There was the hint of truth in the voice. This particular man didn’t run the dice tables. Jerrod hadn’t been able to track that swine down yet. But then again, it hadn’t been only the dice tables where they’d cheated him. And this man, a manager, had to know
something
about it.

Better to be sure.

They continued the torture. They had to kill a few men outright when their beatings got them nowhere. Then at last, after seven or eight meat sacks had been bled and left to collapse in their chains, one man screamed and hollered.

“I’ll tell, I swear I’ll tell you,” he said. He was a smarming looking young man with a scraggy beard and bad breath. “But not here. Somewhere in private.”

Jerrod jabbed him in the chest. “Out with it, you. No more holding back.”

The man winced and tried to cover his face, but his shackles clinked together held him tight.

“No, not here. I’m telling you, it’s for your ears only. Kill everyone else. I don’t care. They can burn, but they can’t hear this. I know who you’re really after.”

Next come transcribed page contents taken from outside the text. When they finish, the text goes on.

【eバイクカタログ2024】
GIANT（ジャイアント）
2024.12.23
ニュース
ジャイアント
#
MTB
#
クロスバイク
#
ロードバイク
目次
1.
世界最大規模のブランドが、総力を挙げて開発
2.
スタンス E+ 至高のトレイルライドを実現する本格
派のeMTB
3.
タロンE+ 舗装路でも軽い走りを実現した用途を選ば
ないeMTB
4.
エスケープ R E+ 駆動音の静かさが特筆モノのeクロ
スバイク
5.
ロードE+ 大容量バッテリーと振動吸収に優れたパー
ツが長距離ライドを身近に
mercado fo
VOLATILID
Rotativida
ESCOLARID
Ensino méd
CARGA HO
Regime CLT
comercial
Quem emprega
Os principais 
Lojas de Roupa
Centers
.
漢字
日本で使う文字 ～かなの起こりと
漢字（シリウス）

Jerrod eyed him and weighed the possibility of mischief. There was little chance for that. There was no way to escape.

“Take him to the next room,” he said to Marko.

“Yes sir!” Marko unchained him from the wall. Keeping a firm grip on the chain, he tugged him along to another room. Jerrod told another man to watch the other slugs. He followed Marko to another room and told the tough to beat it.

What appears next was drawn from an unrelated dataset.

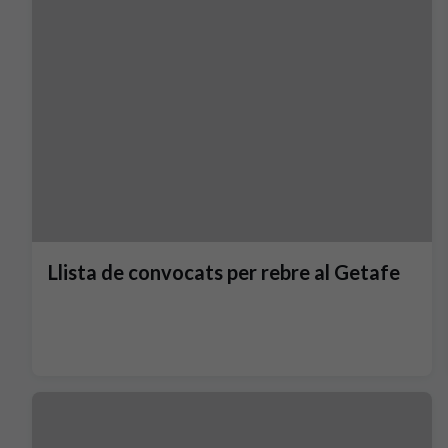
Llista de convocats per rebre al Getafe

All the while he glared at the prisoner. “Okay, out with it.”

“It’s… it’s something I saw. I overheard it.”

Jerrod frowned. “Which is it? Did you see it or overhear it? You better start talking or I’m dragging you back to that other room by your balls.”

“No! Wait, listen. That city council man, what’s his name? Cassius or something. I saw him come and talk to my boss. He runs the tents.”

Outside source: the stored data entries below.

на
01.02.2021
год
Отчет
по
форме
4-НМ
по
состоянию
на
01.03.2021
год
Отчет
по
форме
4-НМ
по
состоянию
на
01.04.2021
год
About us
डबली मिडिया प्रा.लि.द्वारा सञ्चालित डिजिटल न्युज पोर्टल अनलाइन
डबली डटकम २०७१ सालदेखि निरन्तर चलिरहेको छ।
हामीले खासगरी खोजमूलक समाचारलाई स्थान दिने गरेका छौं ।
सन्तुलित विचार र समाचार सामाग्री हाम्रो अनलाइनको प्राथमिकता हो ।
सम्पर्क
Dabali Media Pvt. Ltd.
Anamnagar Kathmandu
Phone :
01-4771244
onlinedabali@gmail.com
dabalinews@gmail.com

“What are you talking about? You better make some sense, or you’ll be choking on your own teeth.”

“Wait! I heard them say you were a marked man, finished. Everyone that had been associated with Castellan was gonna taken care of one way or another if you know what I mean.”

Jerrod’s eyes widened a bit. His bull-headed mental faculties, adept as they were for his grunt work, were thwarted as he considered the wide ranging ramifications of what this man claimed. But it rang true.

“Son of a bitch.” Jerrod shook his head and paced the room while Jones watched and sweated.

“I’m not lying,” he said. “I heard them talking. Laughing in the back room about how they were gonna get rid of you and everyone Castellan worked with, how they were gonna get the city back under control.”

Jerrod paced and let him talk, his mind whirling.

“They said they got this whole plan, and they’re gonna use the betting tents and arena to pool the money. They want to oust that Muldor fella and take over the merchants’ guild, so they can control everything. They said they have a couple people in the guild working for them, I don’t know who they are, I swear. That’s all I know, believe it.”

The man sweated and licked his lips as nervous as a human being could be. When he finished speaking, Jerrod was up against the wall staring at him. The brutal man rubbed his face, feeling the harsh stubble of his graying three days’ worth of beard. He needed a bath. And a drink.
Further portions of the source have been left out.